**Dataset entries**.
═══

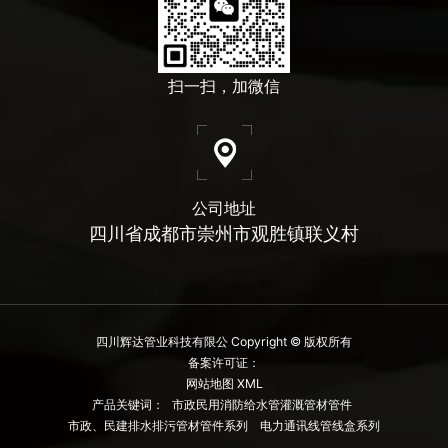
扫一扫，加微信
公司地址
四川省成都市崇州市观胜镇联义村
四川辉达管业科技有限公 Copyright © 版权所有
备案许可证：
网站地图 XML
产品关键词：
市政民用消防给水管灌溉管材管件
市政、民建排水排污管材管件系列
电力通讯线管线盒系列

═══

**Action item**. Give back the listing word for word, minus its images.

**Written solution**.
扫一扫，加微信
公司地址
四川省成都市崇州市观胜镇联义村
四川辉达管业科技有限公 Copyright © 版权所有
备案许可证：
网站地图 XML
产品关键词：
市政民用消防给水管灌溉管材管件
市政、民建排水排污管材管件系列
电力通讯线管线盒系列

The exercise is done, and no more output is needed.